Musisi tradisi Banyuwangi bersanding dengan Ermy kulit

id musisi, Ermy kulit, musisi tradisi, penyanyi jas, Banyuwangi Ijen Summer Jazz

Musisi tradisi Banyuwangi bersanding dengan Ermy kulit

Para penyanyi dan musisi (dari kiri ke kanan) Ermy Kullit, Mus Mujiono, Margie Segers, Iga Mawarni dan Ireng Maulana tampil di praacara Jakarta International Jazz Festival, Jakarta. (FOTO ANTARA)

Banyuwangi (ANTARA Sumsel) - Para musisi tradisi di Banyuwangi, Jawa Timur, bersanding dengan penyanyi jas kawakan Ermy Kulit dan kelompok Kua Etnika dalam ajang Banyuwangi Ijen Summer Jazz di Jiwa Jawa Resort Banyuwangi, Desa Tamansari, Sabtu (10/9) malam.

Sigit Pramono, penyelenggara acara, mengemukakan bahwa selama konser, musik tradisi bukan sekadar tempelan, melainkan menjadi aktor utama. Ini menguatkan upaya Ijen Summer Jazz bukan hanya sekadar tempelan dalam musik jazz.

"Selama ini seakan ada sekat antara musik tradisi dan modern. Dengan Jazz, kami menipiskan, bahkan meniadakan sekat itu," katanya.

Menurut dia, jaz merupakan genre musik yang bebas. Karena munculnya jaz sendiri, merupakan upaya musisi untuk memerdekakan dirinya. Sehingga dengan jaz sangat mudah memadukan jenis-jenis musik, termasuk musik modern dengan tradisi.

Itu sebabnya, di Ijen Summer Jazz yang kedua ini, katanya, ditampilkan Kua Etnika, garapan Djaduk Ferianto yang terkenal luas mengolah musik etnik dengan sentuhan modern tanpa kehilangan spirit tradisi.

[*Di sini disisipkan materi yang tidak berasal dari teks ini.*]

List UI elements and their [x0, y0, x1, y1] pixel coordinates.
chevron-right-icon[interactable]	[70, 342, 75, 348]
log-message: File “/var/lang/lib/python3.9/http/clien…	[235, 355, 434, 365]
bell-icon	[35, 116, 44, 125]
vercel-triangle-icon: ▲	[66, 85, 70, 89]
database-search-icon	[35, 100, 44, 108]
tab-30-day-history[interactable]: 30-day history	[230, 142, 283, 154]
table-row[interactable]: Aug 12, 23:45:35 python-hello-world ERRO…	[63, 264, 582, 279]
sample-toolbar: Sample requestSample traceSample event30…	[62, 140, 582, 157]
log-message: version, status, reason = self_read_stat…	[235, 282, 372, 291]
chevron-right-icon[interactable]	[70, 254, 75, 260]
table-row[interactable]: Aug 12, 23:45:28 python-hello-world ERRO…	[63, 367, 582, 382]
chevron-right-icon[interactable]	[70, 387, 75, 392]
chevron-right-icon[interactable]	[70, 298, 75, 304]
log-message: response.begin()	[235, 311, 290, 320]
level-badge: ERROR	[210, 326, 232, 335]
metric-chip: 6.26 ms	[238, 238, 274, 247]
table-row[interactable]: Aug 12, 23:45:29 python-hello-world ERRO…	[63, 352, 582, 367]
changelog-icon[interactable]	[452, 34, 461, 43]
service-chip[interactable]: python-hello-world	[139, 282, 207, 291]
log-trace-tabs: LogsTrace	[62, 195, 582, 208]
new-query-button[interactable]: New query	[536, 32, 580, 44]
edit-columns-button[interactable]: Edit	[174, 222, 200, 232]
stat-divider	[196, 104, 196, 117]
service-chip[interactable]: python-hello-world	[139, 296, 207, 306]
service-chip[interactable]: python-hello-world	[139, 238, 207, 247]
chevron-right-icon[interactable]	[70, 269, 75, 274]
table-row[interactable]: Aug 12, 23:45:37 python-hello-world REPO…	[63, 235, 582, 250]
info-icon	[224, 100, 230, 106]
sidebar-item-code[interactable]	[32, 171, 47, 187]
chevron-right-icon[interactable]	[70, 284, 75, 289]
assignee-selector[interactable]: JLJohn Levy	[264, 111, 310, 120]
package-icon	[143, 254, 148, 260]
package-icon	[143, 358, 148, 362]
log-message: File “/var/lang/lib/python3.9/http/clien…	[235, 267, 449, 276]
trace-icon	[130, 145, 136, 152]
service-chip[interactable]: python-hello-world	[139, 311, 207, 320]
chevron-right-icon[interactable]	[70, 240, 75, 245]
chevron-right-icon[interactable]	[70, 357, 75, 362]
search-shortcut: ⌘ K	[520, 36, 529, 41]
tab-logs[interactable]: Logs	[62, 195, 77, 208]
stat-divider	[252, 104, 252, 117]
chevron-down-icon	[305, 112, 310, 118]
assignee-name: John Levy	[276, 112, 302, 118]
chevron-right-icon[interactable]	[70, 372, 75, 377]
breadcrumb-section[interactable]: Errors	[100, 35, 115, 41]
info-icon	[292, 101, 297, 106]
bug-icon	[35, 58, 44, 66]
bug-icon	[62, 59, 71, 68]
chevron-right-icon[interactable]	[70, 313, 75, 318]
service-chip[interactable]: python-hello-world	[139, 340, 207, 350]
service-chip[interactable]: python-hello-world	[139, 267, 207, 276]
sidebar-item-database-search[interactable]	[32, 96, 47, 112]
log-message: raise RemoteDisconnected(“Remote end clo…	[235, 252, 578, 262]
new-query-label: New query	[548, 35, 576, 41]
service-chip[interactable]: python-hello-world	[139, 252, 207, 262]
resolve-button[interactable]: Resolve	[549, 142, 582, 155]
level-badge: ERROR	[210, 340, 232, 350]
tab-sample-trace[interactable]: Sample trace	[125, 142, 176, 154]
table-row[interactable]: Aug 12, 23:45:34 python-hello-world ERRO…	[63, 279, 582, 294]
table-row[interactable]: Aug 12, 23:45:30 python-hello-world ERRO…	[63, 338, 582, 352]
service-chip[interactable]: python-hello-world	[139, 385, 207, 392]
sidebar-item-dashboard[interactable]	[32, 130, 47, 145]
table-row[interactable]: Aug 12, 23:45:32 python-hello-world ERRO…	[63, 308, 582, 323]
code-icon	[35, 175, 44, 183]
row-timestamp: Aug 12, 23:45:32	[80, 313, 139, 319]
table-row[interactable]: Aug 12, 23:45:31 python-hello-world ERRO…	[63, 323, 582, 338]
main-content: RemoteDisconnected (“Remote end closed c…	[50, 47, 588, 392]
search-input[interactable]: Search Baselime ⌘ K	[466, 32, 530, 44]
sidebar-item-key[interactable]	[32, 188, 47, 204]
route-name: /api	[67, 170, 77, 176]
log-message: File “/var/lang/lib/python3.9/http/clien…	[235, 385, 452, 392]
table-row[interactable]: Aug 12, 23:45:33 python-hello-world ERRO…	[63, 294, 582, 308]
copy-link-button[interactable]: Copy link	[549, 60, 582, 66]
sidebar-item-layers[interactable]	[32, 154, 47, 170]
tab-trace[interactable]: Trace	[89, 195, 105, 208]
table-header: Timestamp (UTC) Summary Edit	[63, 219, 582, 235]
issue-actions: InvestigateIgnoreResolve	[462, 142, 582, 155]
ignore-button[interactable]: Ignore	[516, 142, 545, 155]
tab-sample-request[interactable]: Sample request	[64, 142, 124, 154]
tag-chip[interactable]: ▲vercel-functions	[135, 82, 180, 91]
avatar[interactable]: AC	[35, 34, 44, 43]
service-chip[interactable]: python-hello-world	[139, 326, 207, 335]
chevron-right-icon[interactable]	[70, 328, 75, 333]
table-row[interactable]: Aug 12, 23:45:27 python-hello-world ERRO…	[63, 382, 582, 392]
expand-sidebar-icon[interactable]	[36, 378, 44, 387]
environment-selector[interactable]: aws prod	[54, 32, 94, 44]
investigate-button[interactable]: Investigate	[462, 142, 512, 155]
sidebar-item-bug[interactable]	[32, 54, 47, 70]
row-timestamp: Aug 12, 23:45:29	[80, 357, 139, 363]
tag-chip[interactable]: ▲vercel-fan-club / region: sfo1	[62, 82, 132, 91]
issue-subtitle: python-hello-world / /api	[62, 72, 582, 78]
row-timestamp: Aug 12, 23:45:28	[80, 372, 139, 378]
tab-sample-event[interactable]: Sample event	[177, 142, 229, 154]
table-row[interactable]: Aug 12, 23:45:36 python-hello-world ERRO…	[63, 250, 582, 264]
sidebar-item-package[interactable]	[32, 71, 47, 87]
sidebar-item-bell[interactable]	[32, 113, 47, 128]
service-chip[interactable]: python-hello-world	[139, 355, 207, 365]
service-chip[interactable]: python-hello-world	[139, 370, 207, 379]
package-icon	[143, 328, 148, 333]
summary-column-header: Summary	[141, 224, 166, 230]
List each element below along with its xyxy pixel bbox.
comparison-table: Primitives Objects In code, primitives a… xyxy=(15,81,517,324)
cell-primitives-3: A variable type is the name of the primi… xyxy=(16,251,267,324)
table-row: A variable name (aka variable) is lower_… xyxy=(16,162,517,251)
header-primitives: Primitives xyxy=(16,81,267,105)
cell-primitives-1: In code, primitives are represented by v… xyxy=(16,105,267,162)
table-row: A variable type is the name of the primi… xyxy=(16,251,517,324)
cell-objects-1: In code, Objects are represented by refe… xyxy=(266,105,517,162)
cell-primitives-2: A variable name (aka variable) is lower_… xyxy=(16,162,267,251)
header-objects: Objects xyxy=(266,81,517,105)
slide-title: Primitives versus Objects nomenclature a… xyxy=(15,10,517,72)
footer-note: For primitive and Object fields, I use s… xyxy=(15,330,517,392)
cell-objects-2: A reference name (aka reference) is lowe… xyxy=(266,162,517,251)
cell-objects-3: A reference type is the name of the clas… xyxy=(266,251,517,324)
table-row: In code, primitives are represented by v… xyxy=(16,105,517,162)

Bahkan, pada ajang itu musik tradisi Banyuwangi ditampilkan sebagai pembuka, dan dilanjutkan berkolaborasi dengan Kua Etnika.  Musik-musik tradisional seperti rebana, angklung dan gendang Banyuwangi berpadu apik dalam tampilan itu. "Dengan jazz bisa mudah berkolaborasi," kata Sigit.

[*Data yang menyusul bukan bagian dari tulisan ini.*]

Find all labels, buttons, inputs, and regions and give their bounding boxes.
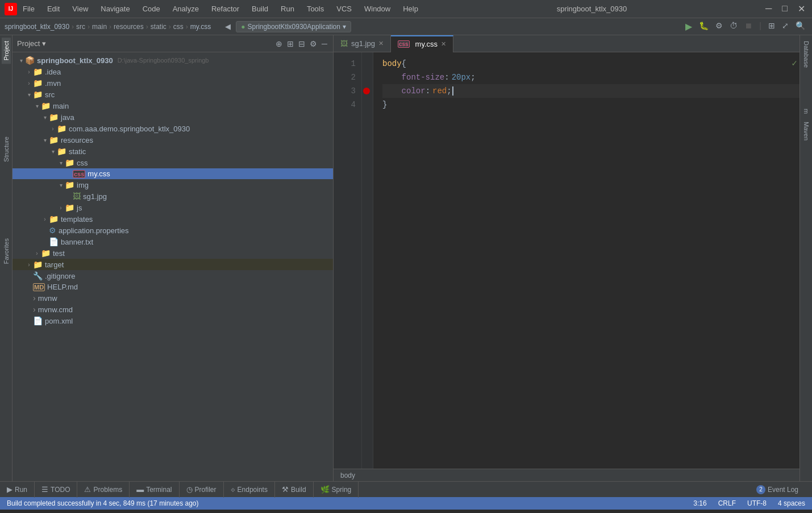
tree-resources[interactable]: ▾ 📁 resources xyxy=(13,134,333,146)
stop-button[interactable]: ⏹ xyxy=(742,20,755,33)
menu-view[interactable]: View xyxy=(70,3,90,14)
expand-all-button[interactable]: ⊞ xyxy=(286,38,295,49)
tree-sg1jpg[interactable]: 🖼 sg1.jpg xyxy=(13,191,333,202)
bottom-build[interactable]: ⚒ Build xyxy=(275,482,314,498)
bottom-event-log[interactable]: 2 Event Log xyxy=(749,482,805,498)
build-status-message: Build completed successfully in 4 sec, 8… xyxy=(7,499,199,507)
breadcrumb-resources[interactable]: resources xyxy=(114,23,144,31)
sidebar-item-maven-label[interactable]: Maven xyxy=(802,118,811,144)
tree-img-folder[interactable]: ▾ 📁 img xyxy=(13,179,333,191)
breadcrumb-project[interactable]: springboot_ktlx_0930 xyxy=(5,23,69,31)
build-label: Build xyxy=(291,486,306,494)
line-endings[interactable]: CRLF xyxy=(718,499,736,507)
tree-templates[interactable]: › 📁 templates xyxy=(13,213,333,225)
bottom-right: 2 Event Log xyxy=(749,482,812,498)
bottom-spring[interactable]: 🌿 Spring xyxy=(314,482,359,498)
menu-help[interactable]: Help xyxy=(401,3,420,14)
code-property-fontsize: font-size xyxy=(402,71,445,84)
code-selector: body xyxy=(382,57,402,71)
menu-run[interactable]: Run xyxy=(278,3,297,14)
breadcrumb-css[interactable]: css xyxy=(173,23,184,31)
menu-navigate[interactable]: Navigate xyxy=(98,3,132,14)
title-bar-left: IJ File Edit View Navigate Code Analyze … xyxy=(5,3,420,15)
indent-info[interactable]: 4 spaces xyxy=(778,499,805,507)
tree-banner[interactable]: 📄 banner.txt xyxy=(13,236,333,247)
collapse-all-button[interactable]: ⊟ xyxy=(297,38,306,49)
tree-src[interactable]: ▾ 📁 src xyxy=(13,89,333,100)
back-button[interactable]: ◀ xyxy=(222,21,234,32)
breadcrumb-mycss[interactable]: my.css xyxy=(190,23,211,31)
menu-tools[interactable]: Tools xyxy=(305,3,326,14)
breakpoint[interactable] xyxy=(363,88,370,94)
bottom-problems[interactable]: ⚠ Problems xyxy=(77,482,130,498)
tab-sg1jpg[interactable]: 🖼 sg1.jpg ✕ xyxy=(334,35,391,52)
settings-button[interactable]: ⚙ xyxy=(309,38,318,49)
breadcrumb-static[interactable]: static xyxy=(151,23,166,31)
minimize-button[interactable]: ─ xyxy=(763,3,774,14)
menu-file[interactable]: File xyxy=(20,3,37,14)
app-logo: IJ xyxy=(5,3,17,15)
sidebar-item-favorites[interactable]: Favorites xyxy=(2,235,11,267)
tab-mycss-close[interactable]: ✕ xyxy=(441,40,446,48)
bottom-run[interactable]: ▶ Run xyxy=(0,482,35,498)
bottom-profiler[interactable]: ◷ Profiler xyxy=(180,482,224,498)
tree-root[interactable]: ▾ 📦 springboot_ktlx_0930 D:\java-Springb… xyxy=(13,55,333,66)
tree-target[interactable]: › 📁 target xyxy=(13,259,333,270)
breadcrumb-main[interactable]: main xyxy=(92,23,107,31)
folder-icon: 📁 xyxy=(33,90,43,99)
tree-mvn[interactable]: › 📁 .mvn xyxy=(13,77,333,89)
expand-button[interactable]: ⤢ xyxy=(780,20,791,33)
menu-edit[interactable]: Edit xyxy=(45,3,62,14)
run-config-selector[interactable]: ● SpringbootKtlx0930Application ▾ xyxy=(236,21,351,32)
menu-build[interactable]: Build xyxy=(249,3,270,14)
tree-js-folder[interactable]: › 📁 js xyxy=(13,202,333,213)
tree-main[interactable]: ▾ 📁 main xyxy=(13,100,333,111)
tree-gitignore[interactable]: 🔧 .gitignore xyxy=(13,270,333,282)
debug-button[interactable]: 🐛 xyxy=(697,20,711,33)
profile-button[interactable]: ⏱ xyxy=(727,20,740,33)
tree-package[interactable]: › 📁 com.aaa.demo.springboot_ktlx_0930 xyxy=(13,123,333,134)
tree-pomxml[interactable]: 📄 pom.xml xyxy=(13,315,333,326)
layout-button[interactable]: ⊞ xyxy=(766,20,777,33)
breadcrumb-src[interactable]: src xyxy=(76,23,85,31)
sidebar-item-maven[interactable]: m xyxy=(802,105,811,117)
sidebar-item-project[interactable]: Project xyxy=(2,38,11,64)
tree-idea[interactable]: › 📁 .idea xyxy=(13,66,333,77)
run-button[interactable]: ▶ xyxy=(683,20,694,33)
hide-button[interactable]: ─ xyxy=(320,38,328,49)
code-editor[interactable]: ✓ body{ ···· font-size: 20px; ···· color… xyxy=(373,52,799,469)
tree-mvnw[interactable]: › mvnw xyxy=(13,292,333,304)
cursor-position[interactable]: 3:16 xyxy=(693,499,706,507)
tree-static[interactable]: ▾ 📁 static xyxy=(13,146,333,157)
code-line-2: ···· font-size: 20px; xyxy=(382,71,799,84)
tree-mvnwcmd[interactable]: › mvnw.cmd xyxy=(13,304,333,315)
bottom-todo[interactable]: ☰ TODO xyxy=(35,482,77,498)
tab-mycss[interactable]: css my.css ✕ xyxy=(391,35,453,52)
tree-app-props[interactable]: ⚙ application.properties xyxy=(13,225,333,236)
tree-java[interactable]: ▾ 📁 java xyxy=(13,111,333,123)
coverage-button[interactable]: ⚙ xyxy=(713,20,725,33)
tree-test[interactable]: › 📁 test xyxy=(13,247,333,259)
close-button[interactable]: ✕ xyxy=(796,3,807,14)
bottom-endpoints[interactable]: ⟐ Endpoints xyxy=(224,482,275,498)
maximize-button[interactable]: □ xyxy=(780,3,790,14)
tree-helpmd[interactable]: MD HELP.md xyxy=(13,282,333,292)
search-everywhere-button[interactable]: 🔍 xyxy=(793,20,807,33)
bottom-terminal[interactable]: ▬ Terminal xyxy=(130,482,179,498)
menu-vcs[interactable]: VCS xyxy=(334,3,354,14)
menu-code[interactable]: Code xyxy=(140,3,163,14)
tab-sg1jpg-close[interactable]: ✕ xyxy=(378,40,384,47)
tree-css-folder[interactable]: ▾ 📁 css xyxy=(13,157,333,168)
editor-area: 🖼 sg1.jpg ✕ css my.css ✕ 1 2 3 4 xyxy=(334,35,799,481)
menu-refactor[interactable]: Refactor xyxy=(209,3,241,14)
sidebar-item-database[interactable]: Database xyxy=(802,38,811,71)
menu-analyze[interactable]: Analyze xyxy=(170,3,201,14)
tab-mycss-label: my.css xyxy=(415,40,438,48)
locate-button[interactable]: ⊕ xyxy=(274,38,284,49)
file-encoding[interactable]: UTF-8 xyxy=(747,499,767,507)
menu-window[interactable]: Window xyxy=(362,3,393,14)
tree-mycss[interactable]: css my.css xyxy=(13,168,333,179)
run-icon: ▶ xyxy=(7,485,13,494)
editor-tabs: 🖼 sg1.jpg ✕ css my.css ✕ xyxy=(334,35,799,52)
sidebar-item-structure[interactable]: Structure xyxy=(2,133,11,166)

Haidi bing Slamet, seniman Banyuwangi, mengaku sangat berterima kasih karena diberi ruang untuk mengembangkan seni tradisi.

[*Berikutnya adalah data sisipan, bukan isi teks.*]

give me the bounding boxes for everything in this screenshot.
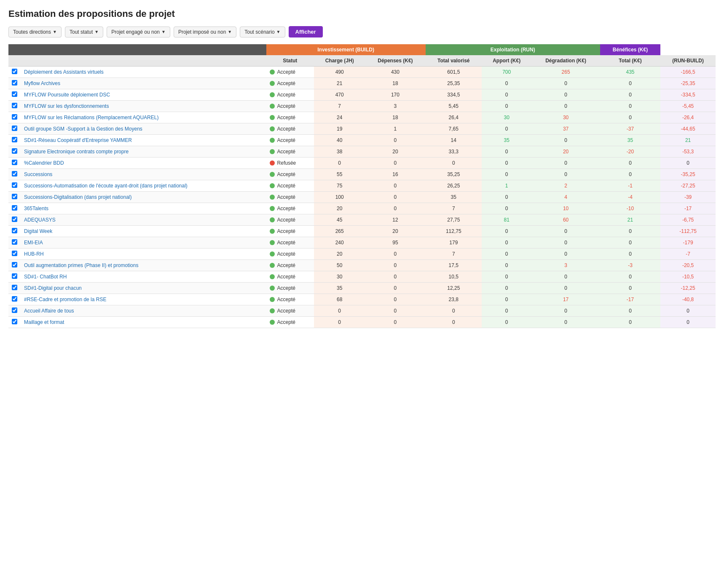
table-row: MYFLOW Poursuite déploiement DSCAccepté4… [8,89,716,101]
row-checkbox[interactable] [12,239,17,245]
row-checkbox[interactable] [12,103,17,108]
project-name[interactable]: Successions [21,169,266,180]
total-run-value: 0 [600,158,660,169]
page-title: Estimation des propositions de projet [8,8,716,19]
apport-value: 35 [482,135,531,146]
row-checkbox[interactable] [12,194,17,199]
run-build-value: -179 [660,237,716,249]
row-checkbox[interactable] [12,126,17,131]
total-run-value: 0 [600,283,660,294]
filter-statut[interactable]: Tout statut ▼ [65,27,103,37]
depenses-value: 3 [365,101,425,112]
green-status-icon [270,138,275,143]
row-checkbox[interactable] [12,216,17,222]
row-checkbox[interactable] [12,69,17,74]
total-run-value: -4 [600,192,660,203]
project-name[interactable]: EMI-EIA [21,237,266,249]
project-name[interactable]: SD#1-Digital pour chacun [21,283,266,294]
project-name[interactable]: SD#1-Réseau Coopératif d'Entreprise YAMM… [21,135,266,146]
row-checkbox[interactable] [12,319,17,324]
filter-directions[interactable]: Toutes directions ▼ [8,27,62,37]
green-status-icon [270,81,275,86]
project-name[interactable]: Successions-Digitalisation (dans projet … [21,192,266,203]
total-run-header: Total (K€) [600,55,660,67]
row-checkbox[interactable] [12,285,17,290]
apport-value: 0 [482,203,531,214]
project-name[interactable]: #RSE-Cadre et promotion de la RSE [21,294,266,305]
run-build-value: -10,5 [660,271,716,283]
project-name[interactable]: MYFLOW Poursuite déploiement DSC [21,89,266,101]
project-name[interactable]: HUB-RH [21,249,266,260]
project-name[interactable]: 365Talents [21,203,266,214]
project-name[interactable]: MYFLOW sur les Réclamations (Remplacemen… [21,112,266,123]
table-row: Digital WeekAccepté26520112,75000-112,75 [8,226,716,237]
table-row: SD#1- ChatBot RHAccepté30010,5000-10,5 [8,271,716,283]
charge-value: 265 [314,226,365,237]
run-build-value: 21 [660,135,716,146]
project-name[interactable]: Signature Electronique contrats compte p… [21,146,266,158]
charge-value: 24 [314,112,365,123]
project-name[interactable]: Myflow Archives [21,78,266,89]
apport-value: 0 [482,192,531,203]
row-checkbox[interactable] [12,182,17,188]
total-valorise-value: 23,8 [426,294,482,305]
row-checkbox[interactable] [12,114,17,120]
project-name[interactable]: Digital Week [21,226,266,237]
table-row: MYFLOW sur les dysfonctionnementsAccepté… [8,101,716,112]
project-name[interactable]: %Calendrier BDD [21,158,266,169]
depenses-value: 0 [365,192,425,203]
exploit-header: Exploitation (RUN) [426,44,600,55]
row-checkbox[interactable] [12,137,17,142]
green-status-icon [270,308,275,313]
apport-value: 0 [482,305,531,317]
total-run-value: -3 [600,260,660,271]
project-statut: Accepté [266,237,314,249]
filter-engage[interactable]: Projet engagé ou non ▼ [107,27,170,37]
filter-scenario[interactable]: Tout scénario ▼ [240,27,285,37]
row-checkbox[interactable] [12,228,17,233]
row-checkbox[interactable] [12,273,17,279]
statut-header: Statut [266,55,314,67]
project-name[interactable]: Successions-Automatisation de l'écoute a… [21,180,266,192]
row-checkbox[interactable] [12,205,17,211]
project-name[interactable]: Outil groupe SGM -Support à la Gestion d… [21,123,266,135]
project-name[interactable]: ADEQUASYS [21,214,266,226]
row-checkbox[interactable] [12,262,17,267]
project-name[interactable]: SD#1- ChatBot RH [21,271,266,283]
degradation-value: 0 [531,89,600,101]
degradation-value: 0 [531,305,600,317]
project-statut: Accepté [266,294,314,305]
charge-value: 240 [314,237,365,249]
apport-value: 0 [482,317,531,328]
row-checkbox[interactable] [12,307,17,313]
table-row: #RSE-Cadre et promotion de la RSEAccepté… [8,294,716,305]
filter-impose[interactable]: Projet imposé ou non ▼ [174,27,236,37]
run-build-value: 0 [660,317,716,328]
row-checkbox[interactable] [12,251,17,256]
project-name[interactable]: Déploiement des Assistants virtuels [21,67,266,78]
charge-value: 20 [314,203,365,214]
total-valorise-value: 12,25 [426,283,482,294]
charge-value: 7 [314,101,365,112]
row-checkbox[interactable] [12,296,17,302]
green-status-icon [270,104,275,109]
total-run-value: 35 [600,135,660,146]
project-name[interactable]: MYFLOW sur les dysfonctionnements [21,101,266,112]
afficher-button[interactable]: Afficher [289,26,323,37]
project-name[interactable]: Accueil Affaire de tous [21,305,266,317]
depenses-value: 0 [365,260,425,271]
depenses-value: 0 [365,294,425,305]
total-run-value: 21 [600,214,660,226]
total-valorise-value: 0 [426,305,482,317]
run-build-value: -7 [660,249,716,260]
depenses-value: 0 [365,317,425,328]
degradation-value: 60 [531,214,600,226]
row-checkbox[interactable] [12,148,17,154]
row-checkbox[interactable] [12,160,17,165]
chevron-down-icon: ▼ [53,29,57,34]
project-name[interactable]: Maillage et format [21,317,266,328]
project-name[interactable]: Outil augmentation primes (Phase II) et … [21,260,266,271]
row-checkbox[interactable] [12,171,17,176]
row-checkbox[interactable] [12,80,17,86]
row-checkbox[interactable] [12,91,17,97]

"Kami sangat bangga bisa satu panggung bersama seniman sekelas Djaduk. Ini menunjukkan tidak ada sekat di musik modern dan tradisi," katanya.

Dalam kolaborasi itu, pihaknya menampilkan musik tua Banyuwangi yang kental, dengan suara angklung paglak.

Sementara Kua Etnika didirikan oleh Djaduk Ferianto, Butet Kartaredjasa, dan Purwanto pada 1995. Mereka mengeksplorasi pola irama tradisi secara maksimal, membuka ruang lahirnya musik etnik alternatif yang dinamis.

Selain kolaborasi Kua Etnika dan seniman Banyuwangi, Ijen Summer Jazz juga mengobati kerinduan penggemar jaz kawak pada Ermy Kullit. Lagu-lagu Ermy seperti Kasih, Pasrah, Rela, Siapa Sangka, Walau Dalam Mimpi, membawa penonton ke era 1980-1990-an.

Dengan lagu dan suara khas Ermy yang santai, membuat penonton mengenang masa lalu.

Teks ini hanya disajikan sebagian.